### DATASET EXTRACT

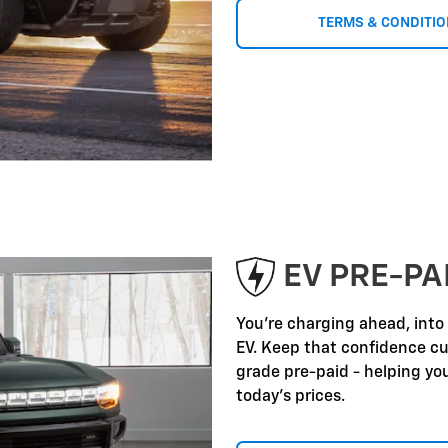
TERMS & CONDITI
EV PRE-P
You're charging ahead, into
EV. Keep that confidence c
grade pre-paid - helping yo
today's prices.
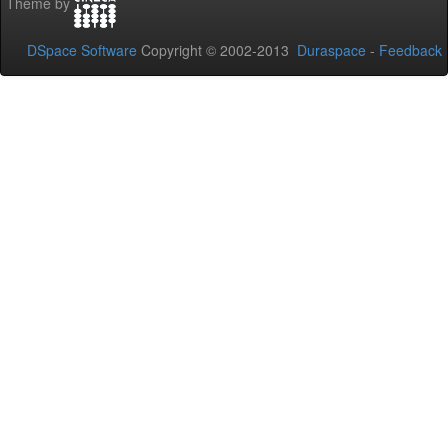
Theme by
DSpace Software
Copyright © 2002-2013
Duraspace
-
Feedback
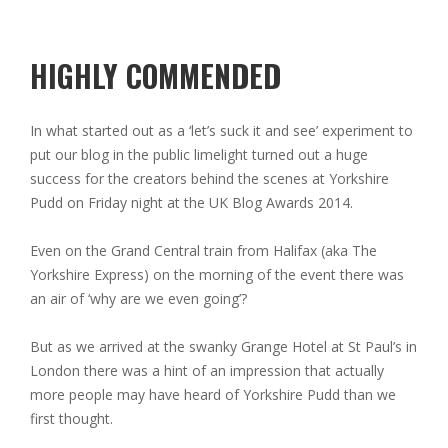
HIGHLY COMMENDED
In what started out as a ‘let’s suck it and see’ experiment to
put our blog in the public limelight turned out a huge
success for the creators behind the scenes at Yorkshire
Pudd on Friday night at the UK Blog Awards 2014.
Even on the Grand Central train from Halifax (aka The
Yorkshire Express) on the morning of the event there was
an air of ‘why are we even going’?
But as we arrived at the swanky Grange Hotel at St Paul’s in
London there was a hint of an impression that actually
more people may have heard of Yorkshire Pudd than we
first thought.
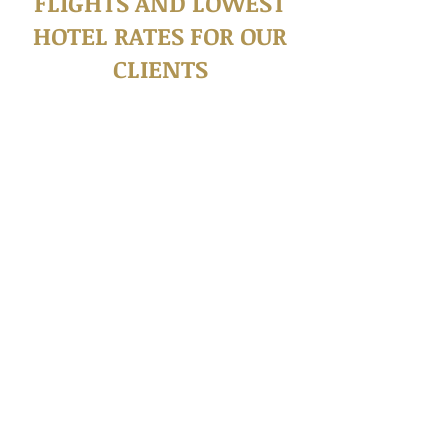
FLIGHTS AND LOWEST
HOTEL RATES FOR OUR
CLIENTS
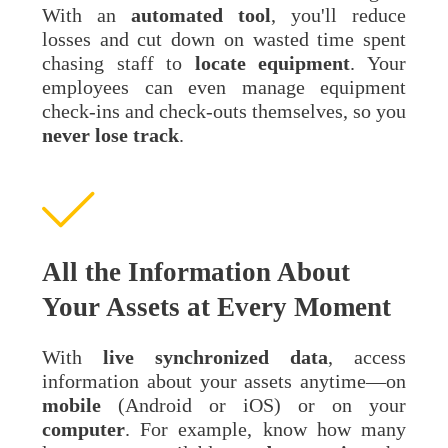
With an
automated
tool
, you'll reduce
losses and cut down on wasted time spent
chasing staff to
locate
equipment
. Your
employees can even manage equipment
check-ins and check-outs themselves, so you
never lose track
.
All the Information About
Your Assets at Every Moment
With
live synchronized data
, access
information about your assets anytime—on
mobile
(Android or iOS) or on your
computer
. For example, know how many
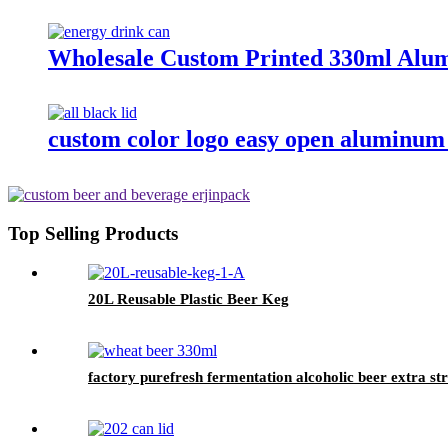
Wholesale Custom Printed 330ml Alum
custom color logo easy open aluminum 
Top Selling Products
20L Reusable Plastic Beer Keg
factory purefresh fermentation alcoholic beer extra s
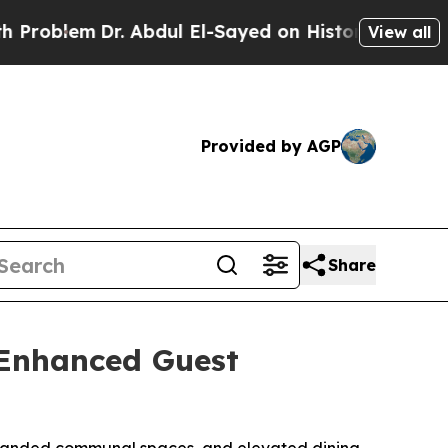
Dr. Abdul El-Sayed on Historic Michigan Win: “Pe
View all
Provided by AGP
Share
 Enhanced Guest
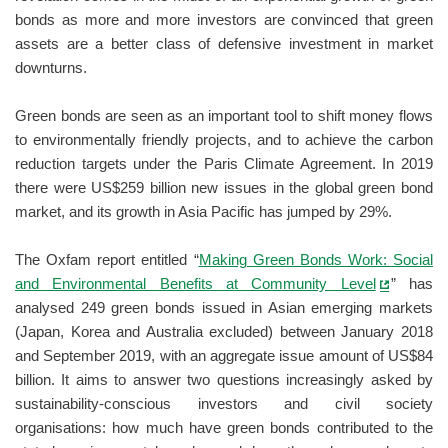
bonds as more and more investors are convinced that green
assets are a better class of defensive investment in market
downturns.
Green bonds are seen as an important tool to shift money flows
to environmentally friendly projects, and to achieve the carbon
reduction targets under the Paris Climate Agreement. In 2019
there were US$259 billion new issues in the global green bond
market, and its growth in Asia Pacific has jumped by 29%.
The Oxfam report entitled “
Making Green Bonds Work: Social
and Environmental Benefits at Community Level
” has
analysed 249 green bonds issued in Asian emerging markets
(Japan, Korea and Australia excluded) between January 2018
and September 2019, with an aggregate issue amount of US$84
billion. It aims to answer two questions increasingly asked by
sustainability-conscious investors and civil society
organisations: how much have green bonds contributed to the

######

YOUR TASK.
Could you reproduce exactly, and only, the lines from the one containing "never lose track" through the end of the records above, both included, while leaving out the pictures?

RESULT FOR THIS TASK.
never lose track
.
All the Information About
Your Assets at Every Moment
With
live synchronized data
, access
information about your assets anytime—on
mobile
(Android or iOS) or on your
computer
. For example, know how many
Wholesale Custom Printed 330ml Alum
custom color logo easy open aluminum 
Top Selling Products
20L Reusable Plastic Beer Keg
factory purefresh fermentation alcoholic beer extra s
Dr. Abdul El-Sayed on Historic Michigan Win: “Pe
View all
Provided by AGP
Share
 Enhanced Guest
bonds as more and more investors are convinced that green
assets are a better class of defensive investment in market
downturns.
Green bonds are seen as an important tool to shift money flows
to environmentally friendly projects, and to achieve the carbon
reduction targets under the Paris Climate Agreement. In 2019
there were US$259 billion new issues in the global green bond
market, and its growth in Asia Pacific has jumped by 29%.
The Oxfam report entitled “
Making Green Bonds Work: Social
and Environmental Benefits at Community Level
” has
analysed 249 green bonds issued in Asian emerging markets
(Japan, Korea and Australia excluded) between January 2018
and September 2019, with an aggregate issue amount of US$84
billion. It aims to answer two questions increasingly asked by
sustainability-conscious investors and civil society
organisations: how much have green bonds contributed to the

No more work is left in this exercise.